- Work task:
Return all of the data exactly as written, without the pictures.
Recorded data Block Start
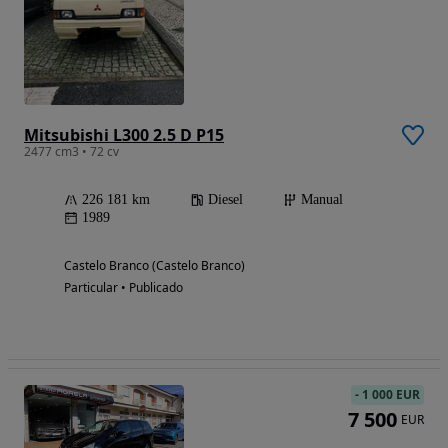
Mitsubishi L300 2.5 D P15
2477 cm3 • 72 cv
226 181 km
Diesel
Manual
1989
Castelo Branco (Castelo Branco)
Particular • Publicado
-
1 000 EUR
7 500
EUR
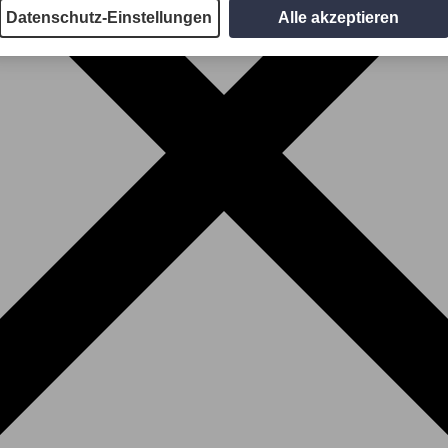
Datenschutz-Einstellungen
Alle akzeptieren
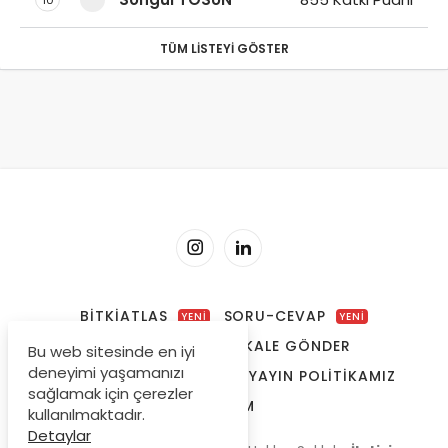
TÜM LISTEYI GÖSTER
BITKIATLAS
SORU-CEVAP
YENİ
YENİ
YAZARLARIMIZ
MAKALE GÖNDER
Bu web sitesinde en iyi
deneyimi yaşamanızı
REKLAM & SPONSORLUK
YAYIN POLITIKAMIZ
sağlamak için çerezler
İLETIŞIM
kullanılmaktadır.
Detaylar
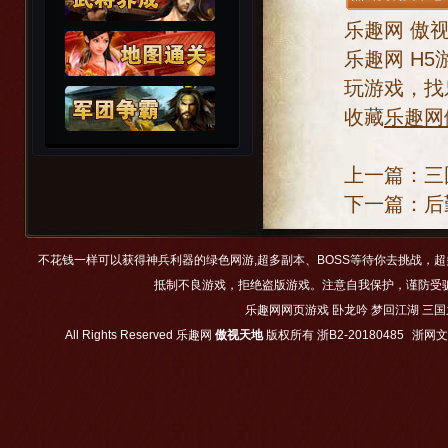
乐趣网
傲
乐趣网
H5
玩游戏，找
收藏
乐趣网
上一篇：
三
下一篇：
后
不花钱一样可以获得神兵利器的绿色网游,超多副本、BOSS等待你去挑战，
抵制不良游戏，拒绝盗版游戏。注意自我保护，谨防受
乐趣网网页游戏
卧龙吟
梦回江湖
三国
All Rights Reserved
乐趣网
傲视天地
版权所有
浙B2-20180485
浙网文【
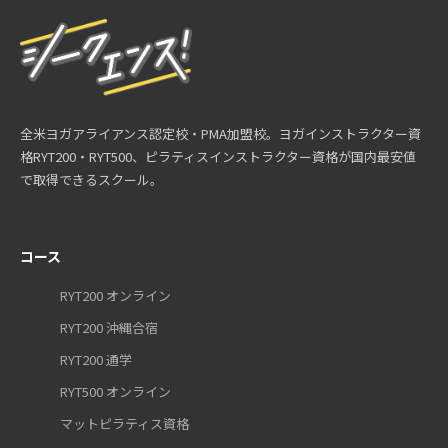
全米ヨガアライアンス認定校・PMA加盟校。ヨガインストラクター資
格RYT200・RYT500、ピラティスインストラクター資格が国内最安値
で取得できるスクール。
コース
RYT200 オンライン
RYT200 沖縄合宿
RYT200 通学
RYT500 オンライン
マットピラティス資格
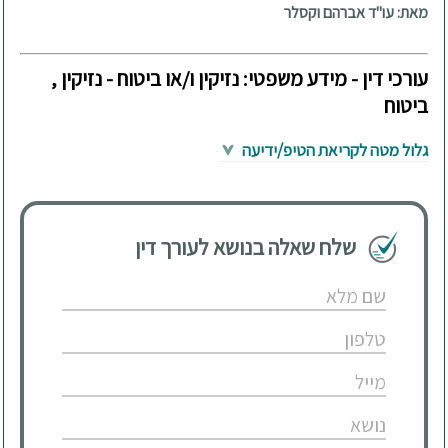
מאת: עו"ד אברהם וקסלר
עורכי דין - מידע משפטי: נזיקין ו/או ביטוח - נזיקין ,
ביטוח
גלול מטה לקריאת הטיפ/ידיעה
שלח שאלה בנושא לעורך דין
Recorded data Block End
- Result for this task:
Mitsubishi L300 2.5 D P15
2477 cm3 • 72 cv
226 181 km
Diesel
Manual
1989
Castelo Branco (Castelo Branco)
Particular • Publicado
-
1 000 EUR
7 500
EUR
Datenschutz-Einstellungen
Alle akzeptieren
TÜM LISTEYI GÖSTER
BITKIATLAS
SORU-CEVAP
YENİ
YENİ
YAZARLARIMIZ
MAKALE GÖNDER
Bu web sitesinde en iyi
deneyimi yaşamanızı
REKLAM & SPONSORLUK
YAYIN POLITIKAMIZ
sağlamak için çerezler
İLETIŞIM
kullanılmaktadır.
Detaylar
乐趣网
傲
乐趣网
H5
玩游戏，找
收藏
乐趣网
上一篇：
三
下一篇：
后
不花钱一样可以获得神兵利器的绿色网游,超多副本、BOSS等待你去挑战，
抵制不良游戏，拒绝盗版游戏。注意自我保护，谨防受
乐趣网网页游戏
卧龙吟
梦回江湖
三国
All Rights Reserved
乐趣网
傲视天地
版权所有
浙B2-20180485
浙网文【
全米ヨガアライアンス認定校・PMA加盟校。ヨガインストラクター資
格RYT200・RYT500、ピラティスインストラクター資格が国内最安値
で取得できるスクール。
コース
RYT200 オンライン
RYT200 沖縄合宿
RYT200 通学
RYT500 オンライン
マットピラティス資格
מאת: עו"ד אברהם וקסלר
עורכי דין - מידע משפטי: נזיקין ו/או ביטוח - נזיקין ,
ביטוח
גלול מטה לקריאת הטיפ/ידיעה
שלח שאלה בנושא לעורך דין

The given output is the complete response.